-------- Provided information --------
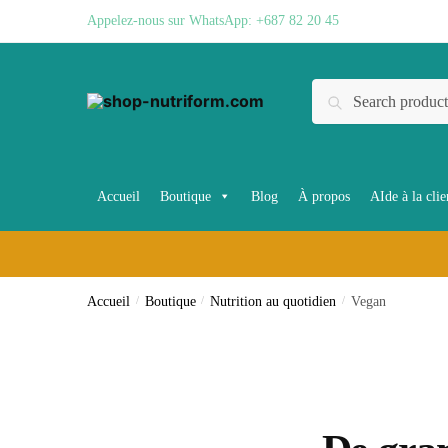
Skip
Skip
Appelez-nous sur WhatsApp: +687 82 20 45
to
to
navigation
content
Recherche
Recherche
pour :
Accueil
Boutique
Blog
À propos
AIde à la clie
Accueil
/
Boutique
/
Nutrition au quotidien
/
Vegan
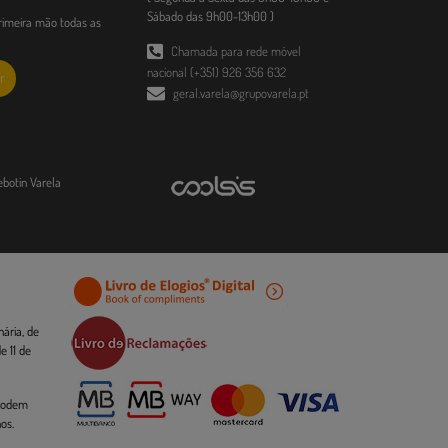
Sábado das 9h00-13h00 )
imeira mão todas as
Chamada para rede móvel
nacional (+351) 926 356 632
r
geral.varela@grupovarela.pt
ebotin Varela
ária, de
 11 de
 podem
os.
--------
**Task objective:**
Leaving every picture aside, repeat the listing exactly.

**Answer area:**
Skip
Skip
Appelez-nous sur WhatsApp: +687 82 20 45
to
to
navigation
content
Recherche
Recherche
pour :
Accueil
Boutique
Blog
À propos
AIde à la clie
Accueil
/
Boutique
/
Nutrition au quotidien
/
Vegan
Sábado das 9h00-13h00 )
imeira mão todas as
Chamada para rede móvel
nacional (+351) 926 356 632
r
geral.varela@grupovarela.pt
ebotin Varela
ária, de
 11 de
 podem
os.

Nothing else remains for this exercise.